• [COLLECTED MATERIAL]
Start of Block
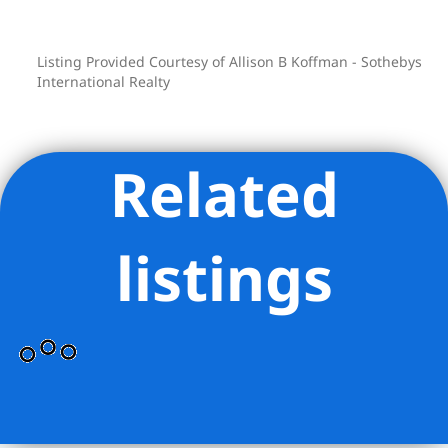
Listing Provided Courtesy of Allison B Koffman - Sothebys
International Realty
Related
listings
End of Block
Give back the material word for word and drop the pictures it holds.

• [WRITTEN REPLY]
Listing Provided Courtesy of Allison B Koffman - Sothebys
International Realty
Related
listings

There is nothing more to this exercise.